Search code examples
assemblyx86nasm

How can I detect an EOF in assembly, nasm?


I am trying to detect an EOF character, or just any character at all, but it doesn't work, no error either.

section .data
    file db "text.txt", 0

section .bss
    char resb 1

section .text
    global _start

_start:
    mov rax, 2
    mov rdi, file
    syscall
    mov rbx, rax

    mov rdi, rbx
    mov rax, 0
    mov rsi, char
    mov rdx, 1
    syscall

    mov rcx, char
    cmp rcx, -1
    je _endOfFile

    call _end

_endOfFile:
    print 1, file, 0
    ret

_end:
    mov rax, 3
    mov rdi, rbx
    syscall

    mov rax, 60
    mov rdi, 0
    syscall

I expected it to print the name of the file, but it doesn't do anything. When I remove the cmp, and just make it jump it prints it fine. I also tried it for other characters and it didn't work for those either. I am really new to assembly, so I have no clue what to do.


Solution

  • Okay, a few layers of problems here.

    Most fundamental is that there is no "EOF character". Unlike ISO C's getc(), the Unix read system call doesn't signal end-of-file by reading back a particular character, it signals it by returning 0 as its return value.

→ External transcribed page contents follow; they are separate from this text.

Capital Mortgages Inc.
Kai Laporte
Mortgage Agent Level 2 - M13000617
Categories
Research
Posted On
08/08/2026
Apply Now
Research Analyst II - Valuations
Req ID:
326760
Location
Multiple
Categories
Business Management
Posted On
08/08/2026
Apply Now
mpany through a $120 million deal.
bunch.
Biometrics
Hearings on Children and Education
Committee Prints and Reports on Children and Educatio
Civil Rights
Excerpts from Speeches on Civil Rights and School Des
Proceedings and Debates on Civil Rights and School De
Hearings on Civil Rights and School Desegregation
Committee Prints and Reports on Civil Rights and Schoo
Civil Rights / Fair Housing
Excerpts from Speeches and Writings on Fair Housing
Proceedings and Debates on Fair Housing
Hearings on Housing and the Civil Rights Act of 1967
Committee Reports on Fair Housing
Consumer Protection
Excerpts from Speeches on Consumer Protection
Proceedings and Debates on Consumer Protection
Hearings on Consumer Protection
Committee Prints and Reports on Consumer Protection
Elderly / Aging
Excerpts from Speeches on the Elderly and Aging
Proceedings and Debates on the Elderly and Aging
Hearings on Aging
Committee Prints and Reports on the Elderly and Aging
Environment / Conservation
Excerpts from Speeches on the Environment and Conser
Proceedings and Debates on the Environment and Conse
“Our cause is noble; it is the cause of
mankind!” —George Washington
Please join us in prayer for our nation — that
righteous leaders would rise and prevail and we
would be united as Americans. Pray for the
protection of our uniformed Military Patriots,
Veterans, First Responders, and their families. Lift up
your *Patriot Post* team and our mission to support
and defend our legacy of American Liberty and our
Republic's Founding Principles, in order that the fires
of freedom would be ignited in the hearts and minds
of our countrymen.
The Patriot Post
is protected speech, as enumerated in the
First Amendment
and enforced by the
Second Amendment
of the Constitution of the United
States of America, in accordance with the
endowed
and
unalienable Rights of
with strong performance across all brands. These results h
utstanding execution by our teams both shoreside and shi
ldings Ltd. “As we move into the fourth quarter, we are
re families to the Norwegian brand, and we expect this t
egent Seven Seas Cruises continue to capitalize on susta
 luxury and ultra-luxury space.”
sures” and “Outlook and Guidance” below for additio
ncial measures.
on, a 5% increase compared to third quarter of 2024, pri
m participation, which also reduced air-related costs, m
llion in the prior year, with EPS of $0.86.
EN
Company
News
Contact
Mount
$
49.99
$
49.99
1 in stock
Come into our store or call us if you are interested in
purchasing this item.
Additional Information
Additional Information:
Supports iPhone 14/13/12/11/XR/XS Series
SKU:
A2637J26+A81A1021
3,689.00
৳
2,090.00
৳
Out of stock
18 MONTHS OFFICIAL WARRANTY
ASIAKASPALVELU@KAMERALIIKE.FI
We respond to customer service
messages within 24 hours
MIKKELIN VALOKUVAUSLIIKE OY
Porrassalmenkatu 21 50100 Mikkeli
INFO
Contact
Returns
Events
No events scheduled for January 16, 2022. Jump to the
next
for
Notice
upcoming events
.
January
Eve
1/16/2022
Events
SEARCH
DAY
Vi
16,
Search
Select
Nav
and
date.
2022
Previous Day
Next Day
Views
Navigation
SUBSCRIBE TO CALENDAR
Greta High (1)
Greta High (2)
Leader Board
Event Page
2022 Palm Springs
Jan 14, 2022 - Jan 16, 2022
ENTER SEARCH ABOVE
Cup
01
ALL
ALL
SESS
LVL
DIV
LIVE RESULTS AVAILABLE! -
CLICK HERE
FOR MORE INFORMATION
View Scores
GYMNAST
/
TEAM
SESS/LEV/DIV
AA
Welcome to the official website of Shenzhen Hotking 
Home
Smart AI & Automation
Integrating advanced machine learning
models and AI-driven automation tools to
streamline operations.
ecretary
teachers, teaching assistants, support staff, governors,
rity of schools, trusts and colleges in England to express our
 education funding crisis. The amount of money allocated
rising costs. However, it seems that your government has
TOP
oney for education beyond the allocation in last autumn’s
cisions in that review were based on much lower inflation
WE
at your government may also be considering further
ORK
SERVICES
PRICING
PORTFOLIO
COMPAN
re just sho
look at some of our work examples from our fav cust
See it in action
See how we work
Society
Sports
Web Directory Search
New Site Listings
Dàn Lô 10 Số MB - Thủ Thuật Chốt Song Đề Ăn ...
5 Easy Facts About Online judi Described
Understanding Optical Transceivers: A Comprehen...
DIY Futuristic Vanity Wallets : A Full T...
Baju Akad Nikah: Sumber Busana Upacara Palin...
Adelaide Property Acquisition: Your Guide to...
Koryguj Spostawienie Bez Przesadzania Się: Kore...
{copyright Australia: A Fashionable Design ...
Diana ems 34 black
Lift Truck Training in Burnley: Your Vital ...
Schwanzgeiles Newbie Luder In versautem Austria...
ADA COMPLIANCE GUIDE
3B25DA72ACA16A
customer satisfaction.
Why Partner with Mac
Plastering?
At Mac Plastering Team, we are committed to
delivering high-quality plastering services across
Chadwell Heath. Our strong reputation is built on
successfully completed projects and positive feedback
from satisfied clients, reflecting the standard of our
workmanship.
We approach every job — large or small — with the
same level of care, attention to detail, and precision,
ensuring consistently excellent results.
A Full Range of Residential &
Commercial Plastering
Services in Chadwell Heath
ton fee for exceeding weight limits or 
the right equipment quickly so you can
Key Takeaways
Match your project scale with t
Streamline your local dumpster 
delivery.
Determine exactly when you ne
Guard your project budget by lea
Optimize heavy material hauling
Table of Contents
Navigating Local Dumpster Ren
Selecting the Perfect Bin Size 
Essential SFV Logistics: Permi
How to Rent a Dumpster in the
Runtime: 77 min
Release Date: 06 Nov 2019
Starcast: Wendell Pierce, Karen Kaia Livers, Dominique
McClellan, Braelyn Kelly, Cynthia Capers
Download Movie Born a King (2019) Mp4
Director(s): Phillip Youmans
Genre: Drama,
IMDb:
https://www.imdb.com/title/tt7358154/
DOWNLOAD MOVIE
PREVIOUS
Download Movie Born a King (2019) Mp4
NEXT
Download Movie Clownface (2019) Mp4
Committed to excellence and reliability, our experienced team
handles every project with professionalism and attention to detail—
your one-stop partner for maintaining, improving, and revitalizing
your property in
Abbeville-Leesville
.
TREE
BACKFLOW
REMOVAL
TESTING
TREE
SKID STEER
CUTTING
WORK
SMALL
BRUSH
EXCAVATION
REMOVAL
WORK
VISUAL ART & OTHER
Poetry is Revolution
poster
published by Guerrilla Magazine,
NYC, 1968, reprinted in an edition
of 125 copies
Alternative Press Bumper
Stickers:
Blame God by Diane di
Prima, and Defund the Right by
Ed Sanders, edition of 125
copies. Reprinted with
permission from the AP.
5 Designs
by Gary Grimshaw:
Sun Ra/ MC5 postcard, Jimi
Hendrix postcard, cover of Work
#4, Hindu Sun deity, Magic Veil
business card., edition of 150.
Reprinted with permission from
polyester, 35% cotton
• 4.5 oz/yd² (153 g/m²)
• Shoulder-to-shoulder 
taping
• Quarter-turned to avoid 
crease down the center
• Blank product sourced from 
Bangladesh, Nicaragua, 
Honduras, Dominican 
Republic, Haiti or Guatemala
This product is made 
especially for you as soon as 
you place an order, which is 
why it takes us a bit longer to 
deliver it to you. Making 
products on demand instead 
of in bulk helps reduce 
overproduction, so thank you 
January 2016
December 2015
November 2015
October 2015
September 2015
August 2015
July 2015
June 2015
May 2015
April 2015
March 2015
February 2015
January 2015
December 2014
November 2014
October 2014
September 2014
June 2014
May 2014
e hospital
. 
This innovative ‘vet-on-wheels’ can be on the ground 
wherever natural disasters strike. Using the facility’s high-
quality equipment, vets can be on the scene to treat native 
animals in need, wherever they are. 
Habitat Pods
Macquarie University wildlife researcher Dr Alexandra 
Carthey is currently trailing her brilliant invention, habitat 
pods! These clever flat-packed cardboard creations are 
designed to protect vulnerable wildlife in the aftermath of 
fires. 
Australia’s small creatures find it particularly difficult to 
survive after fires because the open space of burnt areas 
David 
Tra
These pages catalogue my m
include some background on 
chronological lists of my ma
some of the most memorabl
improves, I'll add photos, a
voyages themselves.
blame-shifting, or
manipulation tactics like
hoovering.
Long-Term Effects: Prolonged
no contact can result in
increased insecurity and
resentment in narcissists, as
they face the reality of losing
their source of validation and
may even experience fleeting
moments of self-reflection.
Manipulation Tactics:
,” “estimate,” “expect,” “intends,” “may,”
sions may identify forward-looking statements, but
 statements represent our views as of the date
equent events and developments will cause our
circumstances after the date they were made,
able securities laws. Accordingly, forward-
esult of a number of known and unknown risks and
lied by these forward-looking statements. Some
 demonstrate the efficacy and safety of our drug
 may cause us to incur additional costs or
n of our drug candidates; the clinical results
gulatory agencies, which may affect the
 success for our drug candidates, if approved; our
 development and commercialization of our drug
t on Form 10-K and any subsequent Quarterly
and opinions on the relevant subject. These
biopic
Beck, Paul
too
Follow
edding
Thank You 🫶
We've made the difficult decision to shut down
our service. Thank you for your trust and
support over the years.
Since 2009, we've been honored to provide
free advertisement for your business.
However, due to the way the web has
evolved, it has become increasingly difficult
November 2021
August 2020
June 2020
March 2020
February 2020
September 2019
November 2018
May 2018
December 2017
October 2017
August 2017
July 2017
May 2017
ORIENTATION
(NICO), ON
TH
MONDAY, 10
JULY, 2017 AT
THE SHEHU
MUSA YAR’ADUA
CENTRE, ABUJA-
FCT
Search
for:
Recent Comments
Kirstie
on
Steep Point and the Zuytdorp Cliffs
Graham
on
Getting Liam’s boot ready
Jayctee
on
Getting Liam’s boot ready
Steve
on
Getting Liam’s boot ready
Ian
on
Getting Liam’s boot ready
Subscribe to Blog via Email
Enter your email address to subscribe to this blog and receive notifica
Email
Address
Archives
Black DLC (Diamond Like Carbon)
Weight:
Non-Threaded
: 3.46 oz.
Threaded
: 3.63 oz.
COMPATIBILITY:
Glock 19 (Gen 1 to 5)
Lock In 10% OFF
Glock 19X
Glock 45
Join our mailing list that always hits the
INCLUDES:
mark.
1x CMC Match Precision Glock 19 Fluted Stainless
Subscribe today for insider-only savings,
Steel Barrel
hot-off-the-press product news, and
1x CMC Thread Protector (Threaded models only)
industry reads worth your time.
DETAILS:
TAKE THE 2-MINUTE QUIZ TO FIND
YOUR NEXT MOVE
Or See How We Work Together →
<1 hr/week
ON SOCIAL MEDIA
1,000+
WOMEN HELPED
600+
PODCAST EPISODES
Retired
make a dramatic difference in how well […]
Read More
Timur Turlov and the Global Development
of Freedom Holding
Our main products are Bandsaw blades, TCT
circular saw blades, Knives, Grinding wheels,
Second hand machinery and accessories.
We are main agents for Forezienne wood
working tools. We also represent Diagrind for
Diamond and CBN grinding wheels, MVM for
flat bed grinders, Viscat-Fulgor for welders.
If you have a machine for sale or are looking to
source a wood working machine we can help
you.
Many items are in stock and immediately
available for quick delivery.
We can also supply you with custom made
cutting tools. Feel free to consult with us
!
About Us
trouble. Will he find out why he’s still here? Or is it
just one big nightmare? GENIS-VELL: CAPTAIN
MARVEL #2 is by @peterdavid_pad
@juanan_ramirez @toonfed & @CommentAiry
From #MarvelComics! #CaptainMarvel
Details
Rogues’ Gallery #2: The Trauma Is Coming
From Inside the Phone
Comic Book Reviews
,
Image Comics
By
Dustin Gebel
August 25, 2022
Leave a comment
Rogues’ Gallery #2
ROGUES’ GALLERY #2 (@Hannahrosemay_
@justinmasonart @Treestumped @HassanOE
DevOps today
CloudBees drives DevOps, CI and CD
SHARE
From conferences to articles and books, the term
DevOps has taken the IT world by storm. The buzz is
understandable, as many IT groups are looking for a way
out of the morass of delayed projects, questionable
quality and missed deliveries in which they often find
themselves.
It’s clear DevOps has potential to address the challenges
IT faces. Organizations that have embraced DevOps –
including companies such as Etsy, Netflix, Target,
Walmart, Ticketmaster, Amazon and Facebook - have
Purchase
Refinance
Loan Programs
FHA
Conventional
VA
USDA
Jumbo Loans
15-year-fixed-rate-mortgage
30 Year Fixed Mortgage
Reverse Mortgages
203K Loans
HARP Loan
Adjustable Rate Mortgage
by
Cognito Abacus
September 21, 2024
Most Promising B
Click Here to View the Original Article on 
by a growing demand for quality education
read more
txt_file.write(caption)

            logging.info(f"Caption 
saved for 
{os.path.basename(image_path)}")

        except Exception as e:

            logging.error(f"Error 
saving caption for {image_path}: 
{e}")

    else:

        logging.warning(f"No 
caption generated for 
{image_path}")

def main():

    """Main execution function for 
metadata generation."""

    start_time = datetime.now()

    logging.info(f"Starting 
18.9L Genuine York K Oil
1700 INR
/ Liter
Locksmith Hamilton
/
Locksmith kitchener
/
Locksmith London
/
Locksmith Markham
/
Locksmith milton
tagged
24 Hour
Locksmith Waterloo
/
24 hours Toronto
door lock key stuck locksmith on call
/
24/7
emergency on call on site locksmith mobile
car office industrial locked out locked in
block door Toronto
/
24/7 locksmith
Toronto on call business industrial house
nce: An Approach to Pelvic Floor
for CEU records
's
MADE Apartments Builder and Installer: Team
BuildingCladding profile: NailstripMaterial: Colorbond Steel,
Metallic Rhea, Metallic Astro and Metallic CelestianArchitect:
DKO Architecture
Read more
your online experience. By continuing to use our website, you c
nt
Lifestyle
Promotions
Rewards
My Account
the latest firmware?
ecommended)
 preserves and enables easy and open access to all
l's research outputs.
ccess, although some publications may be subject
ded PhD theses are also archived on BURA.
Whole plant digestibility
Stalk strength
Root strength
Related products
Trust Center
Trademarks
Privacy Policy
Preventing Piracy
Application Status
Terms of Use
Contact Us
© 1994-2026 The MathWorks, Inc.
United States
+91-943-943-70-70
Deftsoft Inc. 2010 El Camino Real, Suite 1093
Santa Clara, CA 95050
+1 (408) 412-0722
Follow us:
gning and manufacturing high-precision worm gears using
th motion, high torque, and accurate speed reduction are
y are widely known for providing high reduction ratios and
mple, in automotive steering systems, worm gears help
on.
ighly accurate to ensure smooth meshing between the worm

So you need to check the value in rax after the read syscall. If it is zero, then you have reached end-of-file. If it is 1, then you successfully read a character into the memory location char. If it is a smallish negative number, then an error occurred, and the negation of this value is an errno code.

    The comparison code also has a few bugs. First of all, mov rcx, char doesn't load the character from char, it loads the address of char, which naturally does not equal -1. If you look, this is exactly similar to the mov rsi, char you used to set up the system call, which likewise put the address of char into rsi.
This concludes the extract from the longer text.